The prevalence of ADHD among adolescents in the United States has been examined in multiple studies. Using cross‐sectional, population‐based data from the National Health Interview Survey (NHIS), the estimated prevalence of diagnosed ADHD in U.S. children and adolescents was found to have increased from 6.1% in 1997–1998 to 10.2% in 2015–2016 (
2). Meta‐analytic results of 86 studies published between 1996 and 2011 (
N = 163,688) revealed that, while prevalence estimates reported by individual studies varied widely, the pooled prevalence of ADHD in children and adolescents is similar when defined by parent ratings, teacher ratings, or a best estimate diagnostic procedure (5.9%–7.1%) (
3).
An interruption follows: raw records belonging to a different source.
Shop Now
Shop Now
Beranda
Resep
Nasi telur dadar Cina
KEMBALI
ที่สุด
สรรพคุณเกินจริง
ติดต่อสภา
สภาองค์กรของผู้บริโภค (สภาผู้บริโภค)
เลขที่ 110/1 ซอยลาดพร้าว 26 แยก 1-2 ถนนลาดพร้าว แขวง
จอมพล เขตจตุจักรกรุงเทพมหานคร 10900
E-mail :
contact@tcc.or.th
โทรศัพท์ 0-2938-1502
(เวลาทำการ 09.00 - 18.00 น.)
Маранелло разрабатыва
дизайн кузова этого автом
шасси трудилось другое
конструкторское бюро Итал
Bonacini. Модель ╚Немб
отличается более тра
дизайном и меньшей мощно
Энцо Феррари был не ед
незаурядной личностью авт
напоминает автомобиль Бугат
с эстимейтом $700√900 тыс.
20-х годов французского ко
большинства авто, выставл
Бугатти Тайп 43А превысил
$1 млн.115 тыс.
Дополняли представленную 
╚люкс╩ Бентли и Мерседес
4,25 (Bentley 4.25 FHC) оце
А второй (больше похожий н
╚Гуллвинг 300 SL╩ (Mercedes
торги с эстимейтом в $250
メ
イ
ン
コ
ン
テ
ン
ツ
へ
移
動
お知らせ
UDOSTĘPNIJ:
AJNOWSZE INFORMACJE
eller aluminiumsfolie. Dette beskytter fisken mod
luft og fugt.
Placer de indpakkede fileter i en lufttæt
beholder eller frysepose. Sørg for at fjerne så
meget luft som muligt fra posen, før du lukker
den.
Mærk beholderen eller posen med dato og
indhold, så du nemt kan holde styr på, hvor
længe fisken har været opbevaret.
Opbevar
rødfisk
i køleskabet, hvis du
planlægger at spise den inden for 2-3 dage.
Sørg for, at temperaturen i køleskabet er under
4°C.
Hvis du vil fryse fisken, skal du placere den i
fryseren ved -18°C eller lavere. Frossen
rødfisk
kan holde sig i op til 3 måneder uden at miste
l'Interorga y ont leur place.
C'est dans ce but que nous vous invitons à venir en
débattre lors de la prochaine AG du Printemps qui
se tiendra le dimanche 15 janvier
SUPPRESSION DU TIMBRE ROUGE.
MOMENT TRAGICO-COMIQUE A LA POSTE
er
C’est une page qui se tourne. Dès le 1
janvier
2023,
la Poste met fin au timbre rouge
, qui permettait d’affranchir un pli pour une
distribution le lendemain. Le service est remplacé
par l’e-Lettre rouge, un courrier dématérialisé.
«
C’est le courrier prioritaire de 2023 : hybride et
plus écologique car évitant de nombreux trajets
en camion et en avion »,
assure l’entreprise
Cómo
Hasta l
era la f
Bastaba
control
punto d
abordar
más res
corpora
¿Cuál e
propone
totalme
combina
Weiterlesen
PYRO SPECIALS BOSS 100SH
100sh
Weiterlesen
Using updated data from the NHIS, the weighted prevalence of child and adolescent ADHD was stable in recent years (2017–2022) at around 10% (
4).
While ADHD is typically seen as a disorder that most significantly impacts childhood and adolescence, ADHD can persist into adulthood. Information regarding the prevalence of ADHD in adults in the United States is limited and varies widely. A 2006 nationally representative household survey estimated the prevalence of adult ADHD to be 4.4% (
5). Some studies have shown regional increases in the prevalence of adult ADHD from 2007 to 2016, but there is a lack of national data (
6). A systematic review and meta‐analysis of six studies published between 1996 and 2005 revealed a 2.5% estimated pooled prevalence of adult ADHD (
7). Subsequent meta‐analytic findings of 11 studies (
N = 14,112 individuals) published between 1996 and 2011, results suggested a 5.0% prevalence of adult ADHD (
3)—approximately twice the prevalence found by Simon and colleagues (
7), suggesting an increase in adult ADHD incidence.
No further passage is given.